“We delight in the beauty of the butterfly, but rarely admit the changes it has gone through to achieve that beauty.”
― Maya Angelou
My mother and I both have a deep love for flowers and gardening. I think a lot of her love “stems” from the fact that she is a master at creating flourishing landscapes. She can showcase the humble ground cover or moss and the most magnificent peony in a way that would sound like a symphony if it were to speak.
As an imperfectionist, I like having dirt under my nails. I like seeing the worms come out to play. I love what the flowers themselves call forth: the butterflies, the hummingbird and yes, even the destroyers…. the deer and rabbits. I love the miracle of a seed to a flower. I love the Earth.
That is one of our similarities and that we both make very loving and friendly drunks. Being Korean and having an allergy to wine, it only takes my mom one or two glasses before she is hugging everyone. Myself, it takes more like 3-4 (6) glasses, but for being a somewhat insular person,I have been known to talk to the doorman, the chauffeur at prom, the bus boy, and whomever is the oldest person present at any event where there is alcohol available longer than whomever I am attending the party with. I’ve had DEEP conversations with hired help back when I lived in NYC and restaurants had people to hand you a towel to dry your hands.
We have a lot of differences however, my mother and I. She is kind hearted and loving but once you cross her the wrong way,,,she is like that one icy patch in the yard, under the shade, with a slight spring under it that is the last piece of Earth to thaw out.
I like to think of myself as being more forgiving. Like the time she paid my children and niece and nephew when they were all under the age of 7 to collect butterflies for a dollar each. She ignored my request to stop paying them to intentionally hurt innocents, especially the magical butterfly! Of course she created a beautiful still life with the butterflies, and even feeling awful about the whole deal, I couldn’t be mad at my mom. Over the years, I have collected my own DEAD butterflies and Dragonflies.
For this year’s Imbolc gift I decided it was time to depart with some of my collection to the circle of women who color my life. While Thoreau might turn in his grave at how many chairs I squeeze in for friendship, I can’t imagine surviving the ugly parts of life without them. Because I have all my needs met, I deeply hurt for those who don’t. For those who are so burdened that even the simple beauty of the sunrise may be lost on them. For innocent children who may be too sick to see it from their beds. I do small things for these people. But honestly I give more of my energy into helping heal the healers, to be there for the true medicine men in my life, my teacher friends, my friend who heals with horses, my friends who nourish with their food. People who like myself who are good and when well-nourished spiritually can share that wealth of kindness even more.
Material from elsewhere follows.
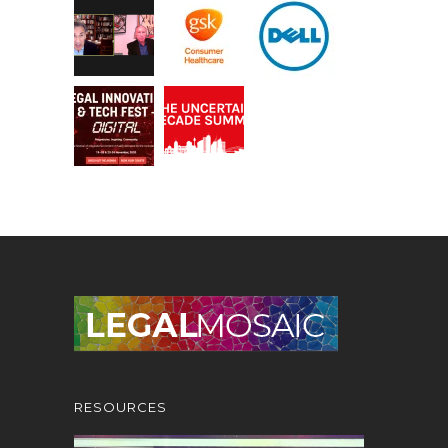
RESOURCES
While Thoreau might disagree with the number of friendships I try and maintain, I think he would like the meaning I receive from them. They are my constellation. They are the petals. They are the wings that lift me.
And so for each of them, a wing or a feather. Again all one needs in their life besides water, shelter, food and clothing is ETSY! the lockets themselves only run about $4 each, and yet make a sweet, meaningful gift when you put something in them.
I will say this. Life is short. Sudden loss is shocking and hard. But it happens to the best of us, it happens to ALL of us sooner or later, we loose what we love. So whether it be friend, lover, family… say thank you to those who nourish you. They might not be there tomorrow, and neither may you…..hopefully, like a caterpillar we transform into something even more beautiful after death. But since no one truly can know what happens, why not spend our time being kind to one another, in case the buddhist have it right?